The issue of vigilance effects when dealt with, can reduce dangers associated with aircrafts crash. Vigilance effects can be attributed to; boredom and the high workload associated with a high level of vigilance. Besides, performance deficit may occur because of either vigilance decrement over time or sustained low levels of vigilance. These levels of vigilance cause fatigue which is disastrous as it poses threats to passengers’ safety (Hinckley et al., 2010). On the other hand, analytical systems and data collections tools would play a vital role in enhancing aviation systems since they would integrate the safety processes and hence enhance speed and efficiency in gathering safety information. Moreover, the aspect of scalability is desirable as the safety operations and aviation structure expand in terms of ensuring that programs and processes are designed towards safety and maintenance. However, the initial cost of instituting analytical systems, especially the big data technology is quite high, but the benefits of its implementation and execution within the aviation safety docket would help the organization realize significant levels of safety and maintenance.

From the above arguments, it is evident that even with the introduction of aircraft, engines, navigations, and in-flight safety devices, accidents are still occurring with more plane crashing and killing many passengers. Therefore, we can conclude that human beings are the constant weak link in aviation safety.


Hinckley, C. M., Hettinger, H., & Juenger, J. E. (2010). The argument for federal legislation protecting the confidentiality of aviation safety action program information. J. Air L. & Com., 75, 161.

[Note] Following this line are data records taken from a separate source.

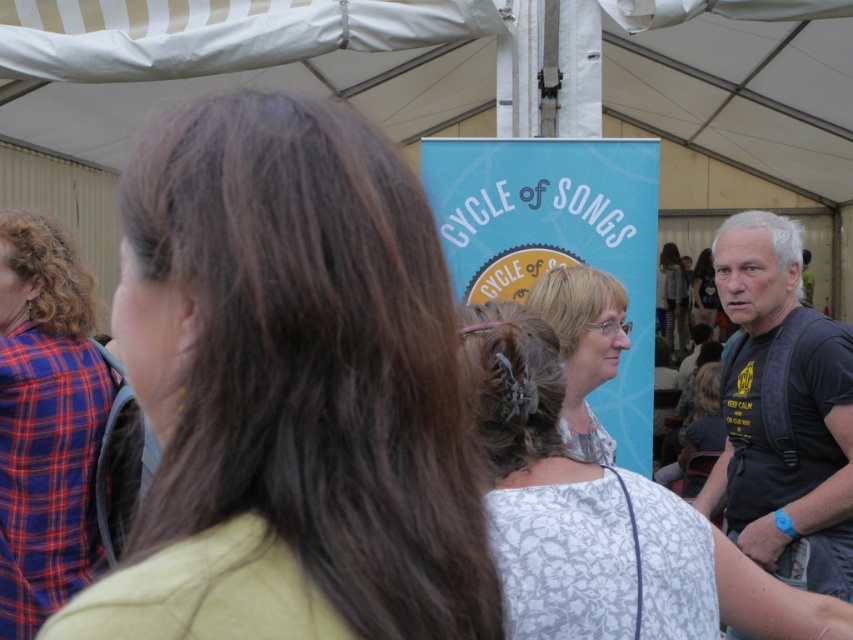 You are standing at the entrance of the tent and want to locate two specific points marked in the image. The first point is at coordinates point (15, 618) and the second is at point (680, 314). Which point is closer to you?

Point (15, 618) is closer to the viewer than point (680, 314). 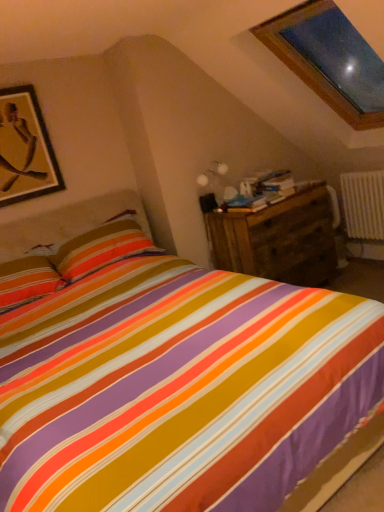 Where is `white plastic radiator at right`? Image resolution: width=384 pixels, height=512 pixels. white plastic radiator at right is located at coordinates (363, 205).

Which is behind, point (246, 268) or point (366, 194)?

Positioned behind is point (366, 194).

Is wooden chest of drawers at right touching white plastic radiator at right?

They are not placed beside each other.

Is wooden chest of drawers at right at the right side of white plastic radiator at right?

No, wooden chest of drawers at right is not to the right of white plastic radiator at right.

Between wooden chest of drawers at right and white plastic radiator at right, which one has smaller size?

With smaller size is white plastic radiator at right.

Can you confirm if white plastic radiator at right is positioned to the right of wooden chest of drawers at right?

Correct, you'll find white plastic radiator at right to the right of wooden chest of drawers at right.

Considering the relative sizes of white plastic radiator at right and wooden chest of drawers at right in the image provided, is white plastic radiator at right smaller than wooden chest of drawers at right?

Indeed, white plastic radiator at right has a smaller size compared to wooden chest of drawers at right.

Is white plastic radiator at right shorter than wooden chest of drawers at right?

Yes, white plastic radiator at right is shorter than wooden chest of drawers at right.

Is white plastic radiator at right facing away from wooden chest of drawers at right?

No, white plastic radiator at right's orientation is not away from wooden chest of drawers at right.

Considering the positions of objects gold matte picture frame at upper left and wooden chest of drawers at right in the image provided, who is in front, gold matte picture frame at upper left or wooden chest of drawers at right?

gold matte picture frame at upper left is closer to the camera.

Considering the sizes of objects gold matte picture frame at upper left and wooden chest of drawers at right in the image provided, who is wider, gold matte picture frame at upper left or wooden chest of drawers at right?

wooden chest of drawers at right.

In the scene shown: Could you tell me if gold matte picture frame at upper left is facing wooden chest of drawers at right?

No, gold matte picture frame at upper left is not facing towards wooden chest of drawers at right.

Considering the sizes of gold matte picture frame at upper left and wooden chest of drawers at right in the image, is gold matte picture frame at upper left bigger or smaller than wooden chest of drawers at right?

Clearly, gold matte picture frame at upper left is smaller in size than wooden chest of drawers at right.

Considering the relative positions of wooden chest of drawers at right and gold matte picture frame at upper left in the image provided, is wooden chest of drawers at right to the left of gold matte picture frame at upper left from the viewer's perspective?

In fact, wooden chest of drawers at right is to the right of gold matte picture frame at upper left.

Is wooden chest of drawers at right positioned with its back to gold matte picture frame at upper left?

No.

Based on the photo, is wooden chest of drawers at right closer to camera compared to gold matte picture frame at upper left?

No, the depth of wooden chest of drawers at right is greater than that of gold matte picture frame at upper left.

Is wooden chest of drawers at right not close to gold matte picture frame at upper left?

Yes, wooden chest of drawers at right and gold matte picture frame at upper left are quite far apart.

Is white plastic radiator at right oriented away from gold matte picture frame at upper left?

white plastic radiator at right does not have its back to gold matte picture frame at upper left.

From a real-world perspective, which object stands above the other?

gold matte picture frame at upper left.

Are white plastic radiator at right and gold matte picture frame at upper left far apart?

Yes, white plastic radiator at right and gold matte picture frame at upper left are quite far apart.

Is gold matte picture frame at upper left a part of white plastic radiator at right?

No, gold matte picture frame at upper left is not inside white plastic radiator at right.

Can you confirm if gold matte picture frame at upper left is positioned to the left of white plastic radiator at right?

Correct, you'll find gold matte picture frame at upper left to the left of white plastic radiator at right.

Who is shorter, gold matte picture frame at upper left or white plastic radiator at right?

With less height is white plastic radiator at right.

Which is in front, gold matte picture frame at upper left or white plastic radiator at right?

Positioned in front is gold matte picture frame at upper left.

Find the location of a particular element. nightstand in front of the white plastic radiator at right is located at coordinates (278, 239).

The image size is (384, 512). I want to click on radiator on the right of wooden chest of drawers at right, so click(x=363, y=205).

Based on their spatial positions, is gold matte picture frame at upper left or white plastic radiator at right closer to wooden chest of drawers at right?

white plastic radiator at right.

When comparing their distances from wooden chest of drawers at right, does white plastic radiator at right or gold matte picture frame at upper left seem closer?

white plastic radiator at right is positioned closer to the anchor wooden chest of drawers at right.

When comparing their distances from white plastic radiator at right, does gold matte picture frame at upper left or wooden chest of drawers at right seem further?

The object further to white plastic radiator at right is gold matte picture frame at upper left.

Estimate the real-world distances between objects in this image. Which object is further from white plastic radiator at right, wooden chest of drawers at right or gold matte picture frame at upper left?

gold matte picture frame at upper left.

Considering their positions, is wooden chest of drawers at right positioned closer to gold matte picture frame at upper left than white plastic radiator at right?

wooden chest of drawers at right is closer to gold matte picture frame at upper left.

Based on their spatial positions, is white plastic radiator at right or wooden chest of drawers at right closer to gold matte picture frame at upper left?

Among the two, wooden chest of drawers at right is located nearer to gold matte picture frame at upper left.

Identify the location of nightstand located between gold matte picture frame at upper left and white plastic radiator at right in the left-right direction. Image resolution: width=384 pixels, height=512 pixels. (278, 239).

Phillips.D. (2006). Human factor remains air safety’s weakest link – Business – International Herald Tribune. New York Times.  Retrieved from https://www.nytimes.com/2006/08/30/business/worldbusiness/30iht-transcol31.2639344.html

Rosenkrans, W. A. Y. N. E. (2018). Speaking up. Flight Safety Foundation. Aerosafety World, 34-39.

Wikstén, J., & Johansson, M. (2016). Maintenance and reliability with a focus on aircraft maintenance and spares provisioning.

Xavier, A. J. (2015). Managing human factors in aircraft maintenance through a performance excellence framework. A Graduate Research Project, Embry-Riddle Aeronautical University.